• Activity: Transcribe only the lines in the data below falling between the line with "واللذيذة، واستمتعوا بالصحة والنكهة معاً!" and the line with "recherches en matière de sécurité, nous", including those two lines, and leave out any picture.

⟨

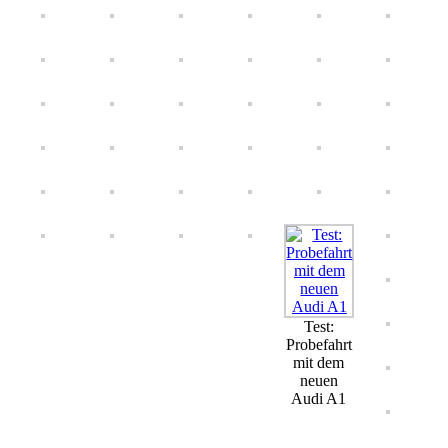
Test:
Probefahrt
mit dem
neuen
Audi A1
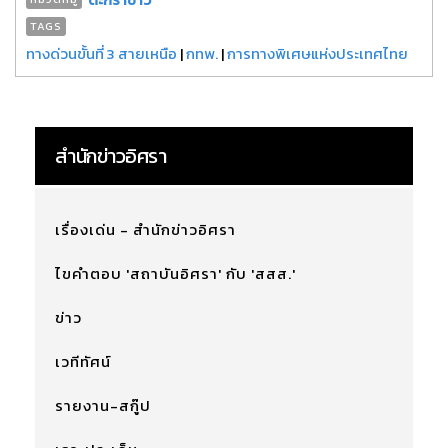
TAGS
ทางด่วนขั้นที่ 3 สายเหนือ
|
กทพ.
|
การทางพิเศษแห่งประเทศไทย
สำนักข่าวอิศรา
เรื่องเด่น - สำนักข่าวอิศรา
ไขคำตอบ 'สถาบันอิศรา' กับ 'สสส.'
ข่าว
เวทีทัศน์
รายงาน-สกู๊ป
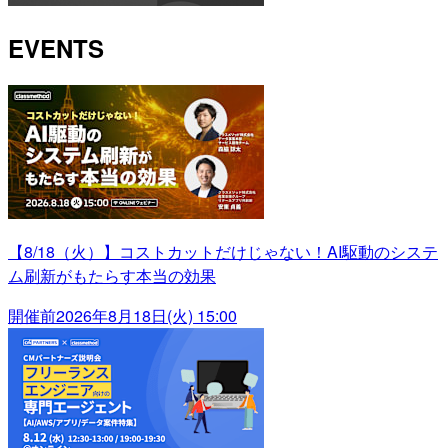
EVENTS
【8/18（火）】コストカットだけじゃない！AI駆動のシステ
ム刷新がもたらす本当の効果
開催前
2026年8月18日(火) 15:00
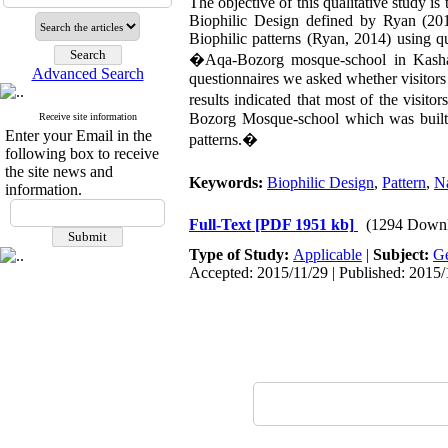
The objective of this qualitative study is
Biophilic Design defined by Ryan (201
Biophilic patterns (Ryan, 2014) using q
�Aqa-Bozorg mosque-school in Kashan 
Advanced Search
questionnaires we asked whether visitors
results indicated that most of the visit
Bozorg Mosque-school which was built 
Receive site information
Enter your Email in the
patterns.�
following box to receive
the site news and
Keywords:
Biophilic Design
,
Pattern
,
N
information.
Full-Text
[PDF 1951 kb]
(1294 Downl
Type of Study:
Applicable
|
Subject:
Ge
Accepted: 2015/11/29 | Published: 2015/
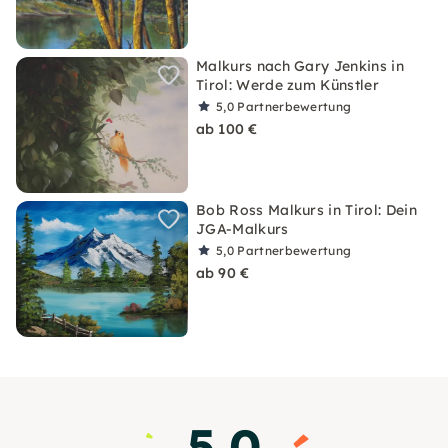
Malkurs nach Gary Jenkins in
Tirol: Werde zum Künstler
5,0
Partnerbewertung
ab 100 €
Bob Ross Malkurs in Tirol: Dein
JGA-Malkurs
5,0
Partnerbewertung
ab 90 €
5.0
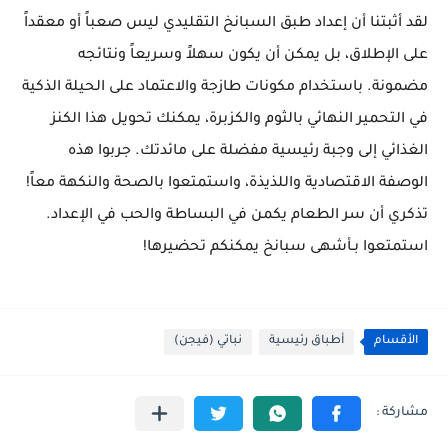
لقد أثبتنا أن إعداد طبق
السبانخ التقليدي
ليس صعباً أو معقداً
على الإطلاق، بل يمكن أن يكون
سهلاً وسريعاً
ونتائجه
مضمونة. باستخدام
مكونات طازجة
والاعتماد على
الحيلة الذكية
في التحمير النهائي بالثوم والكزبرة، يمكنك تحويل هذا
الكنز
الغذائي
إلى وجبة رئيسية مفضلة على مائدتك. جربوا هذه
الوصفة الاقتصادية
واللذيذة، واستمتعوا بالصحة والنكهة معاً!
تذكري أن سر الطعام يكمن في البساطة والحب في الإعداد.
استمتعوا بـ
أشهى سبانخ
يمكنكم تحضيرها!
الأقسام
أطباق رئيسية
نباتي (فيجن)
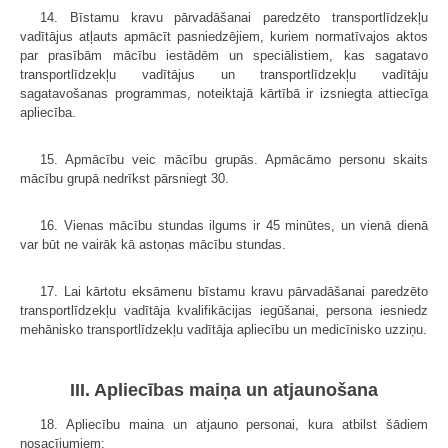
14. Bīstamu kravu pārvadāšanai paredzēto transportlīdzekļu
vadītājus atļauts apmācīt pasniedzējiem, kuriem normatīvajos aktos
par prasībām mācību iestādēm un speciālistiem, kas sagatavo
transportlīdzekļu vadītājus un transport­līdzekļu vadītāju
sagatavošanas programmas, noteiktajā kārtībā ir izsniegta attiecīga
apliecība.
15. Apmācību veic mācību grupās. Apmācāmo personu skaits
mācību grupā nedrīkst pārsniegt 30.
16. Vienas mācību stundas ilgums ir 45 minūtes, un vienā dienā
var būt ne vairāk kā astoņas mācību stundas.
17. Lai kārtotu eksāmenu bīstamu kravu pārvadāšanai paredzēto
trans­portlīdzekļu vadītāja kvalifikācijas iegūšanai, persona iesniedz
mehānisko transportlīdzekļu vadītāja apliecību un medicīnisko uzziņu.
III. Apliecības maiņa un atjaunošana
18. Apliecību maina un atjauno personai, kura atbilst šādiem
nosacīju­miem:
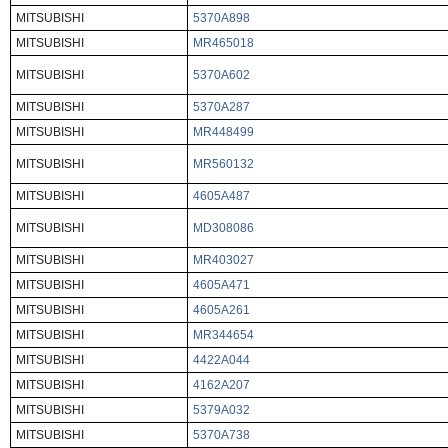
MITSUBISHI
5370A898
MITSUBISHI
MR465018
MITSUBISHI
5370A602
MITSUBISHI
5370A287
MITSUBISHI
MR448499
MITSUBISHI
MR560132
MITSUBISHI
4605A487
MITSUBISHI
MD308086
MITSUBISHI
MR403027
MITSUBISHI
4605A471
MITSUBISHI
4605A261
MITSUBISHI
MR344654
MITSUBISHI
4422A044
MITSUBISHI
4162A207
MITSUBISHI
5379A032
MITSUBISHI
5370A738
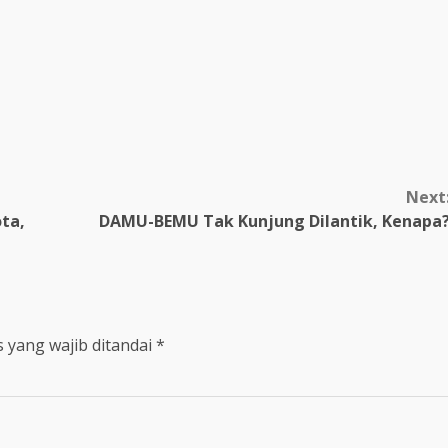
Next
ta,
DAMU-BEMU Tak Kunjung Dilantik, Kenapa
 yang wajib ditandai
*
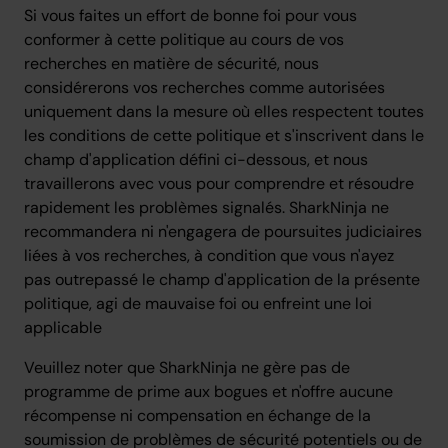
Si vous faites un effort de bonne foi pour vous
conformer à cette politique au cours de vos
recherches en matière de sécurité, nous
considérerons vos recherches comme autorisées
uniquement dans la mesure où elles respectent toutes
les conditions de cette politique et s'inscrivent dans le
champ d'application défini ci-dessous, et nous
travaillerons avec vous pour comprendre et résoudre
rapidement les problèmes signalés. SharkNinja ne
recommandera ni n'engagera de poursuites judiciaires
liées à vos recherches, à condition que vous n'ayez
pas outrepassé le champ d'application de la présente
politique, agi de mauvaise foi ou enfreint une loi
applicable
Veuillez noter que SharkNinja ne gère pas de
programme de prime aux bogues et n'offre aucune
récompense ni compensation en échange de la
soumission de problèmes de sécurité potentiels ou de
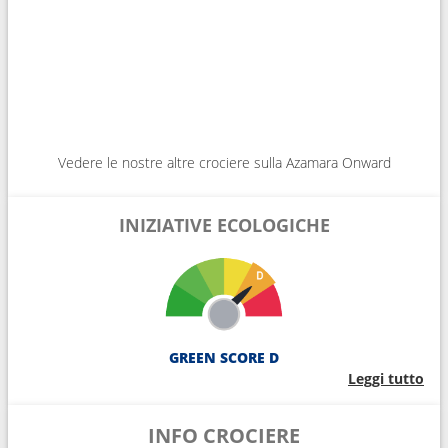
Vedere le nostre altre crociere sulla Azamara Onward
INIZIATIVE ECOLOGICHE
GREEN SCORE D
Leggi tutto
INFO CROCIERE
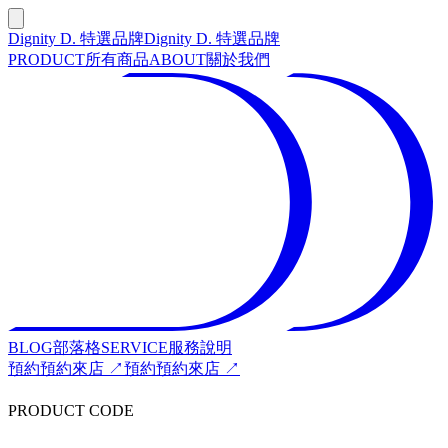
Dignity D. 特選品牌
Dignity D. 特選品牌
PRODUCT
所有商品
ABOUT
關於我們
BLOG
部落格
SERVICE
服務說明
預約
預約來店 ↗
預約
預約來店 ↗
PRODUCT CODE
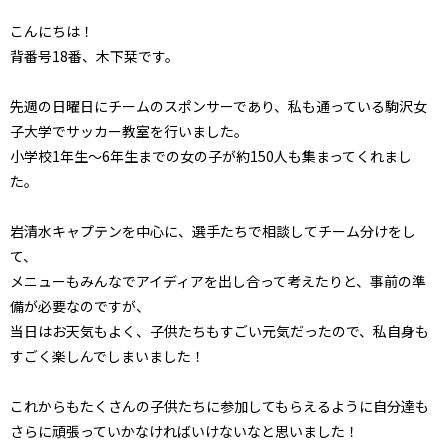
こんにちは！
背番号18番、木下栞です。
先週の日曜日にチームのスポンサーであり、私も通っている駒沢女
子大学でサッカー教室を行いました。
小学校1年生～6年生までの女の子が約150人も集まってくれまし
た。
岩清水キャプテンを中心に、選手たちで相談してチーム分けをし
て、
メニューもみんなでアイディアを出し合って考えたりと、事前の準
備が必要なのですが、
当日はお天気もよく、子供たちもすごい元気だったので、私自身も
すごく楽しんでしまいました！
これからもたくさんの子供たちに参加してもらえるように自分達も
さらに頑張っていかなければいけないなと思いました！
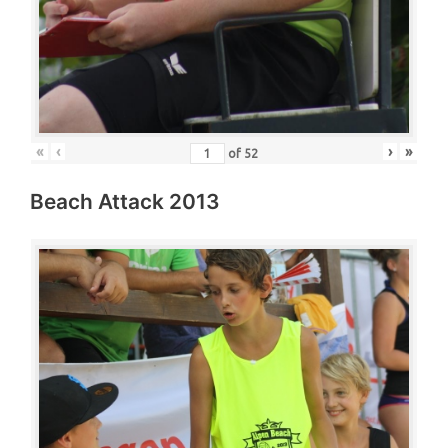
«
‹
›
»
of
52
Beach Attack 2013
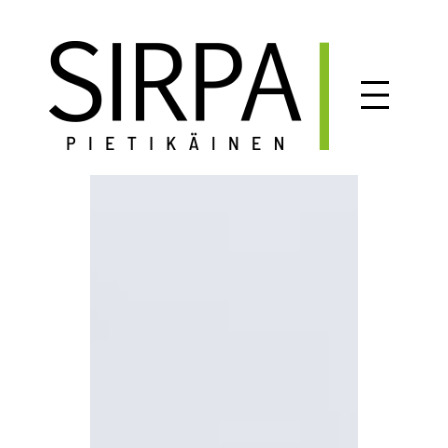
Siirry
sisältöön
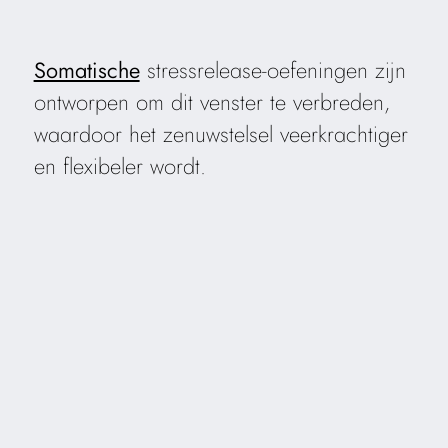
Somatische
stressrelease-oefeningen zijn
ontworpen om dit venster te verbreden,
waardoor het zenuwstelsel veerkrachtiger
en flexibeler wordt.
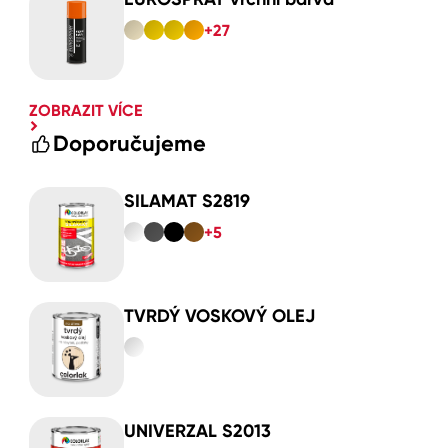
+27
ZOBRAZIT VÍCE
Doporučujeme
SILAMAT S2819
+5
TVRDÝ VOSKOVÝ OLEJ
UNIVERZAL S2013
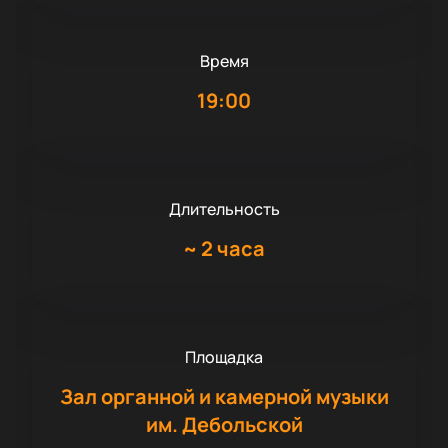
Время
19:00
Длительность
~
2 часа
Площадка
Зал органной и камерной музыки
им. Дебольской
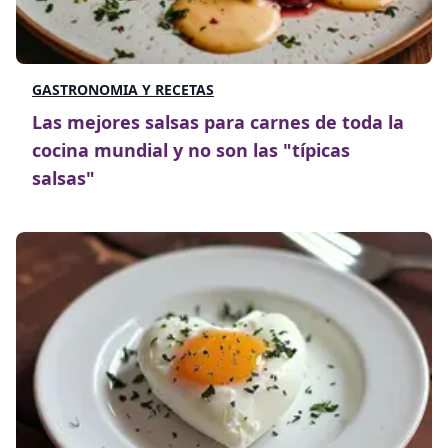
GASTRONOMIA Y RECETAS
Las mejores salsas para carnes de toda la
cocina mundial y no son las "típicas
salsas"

⟩

• Your response:
واللذيذة، واستمتعوا بالصحة والنكهة معاً!
تذكري أن سر الطعام يكمن في البساطة والحب في الإعداد.
استمتعوا بـ
أشهى سبانخ
يمكنكم تحضيرها!
الأقسام
أطباق رئيسية
نباتي (فيجن)
14. Bīstamu kravu pārvadāšanai paredzēto transportlīdzekļu
vadītājus atļauts apmācīt pasniedzējiem, kuriem normatīvajos aktos
par prasībām mācību iestādēm un speciālistiem, kas sagatavo
transportlīdzekļu vadītājus un transport­līdzekļu vadītāju
sagatavošanas programmas, noteiktajā kārtībā ir izsniegta attiecīga
apliecība.
15. Apmācību veic mācību grupās. Apmācāmo personu skaits
mācību grupā nedrīkst pārsniegt 30.
16. Vienas mācību stundas ilgums ir 45 minūtes, un vienā dienā
var būt ne vairāk kā astoņas mācību stundas.
17. Lai kārtotu eksāmenu bīstamu kravu pārvadāšanai paredzēto
trans­portlīdzekļu vadītāja kvalifikācijas iegūšanai, persona iesniedz
mehānisko transportlīdzekļu vadītāja apliecību un medicīnisko uzziņu.
III. Apliecības maiņa un atjaunošana
18. Apliecību maina un atjauno personai, kura atbilst šādiem
nosacīju­miem:
MITSUBISHI
5370A898
MITSUBISHI
MR465018
MITSUBISHI
5370A602
MITSUBISHI
5370A287
MITSUBISHI
MR448499
MITSUBISHI
MR560132
MITSUBISHI
4605A487
MITSUBISHI
MD308086
MITSUBISHI
MR403027
MITSUBISHI
4605A471
MITSUBISHI
4605A261
MITSUBISHI
MR344654
MITSUBISHI
4422A044
MITSUBISHI
4162A207
MITSUBISHI
5379A032
MITSUBISHI
5370A738
Next
ta,
DAMU-BEMU Tak Kunjung Dilantik, Kenapa
 yang wajib ditandai
*
Si vous faites un effort de bonne foi pour vous
conformer à cette politique au cours de vos
recherches en matière de sécurité, nous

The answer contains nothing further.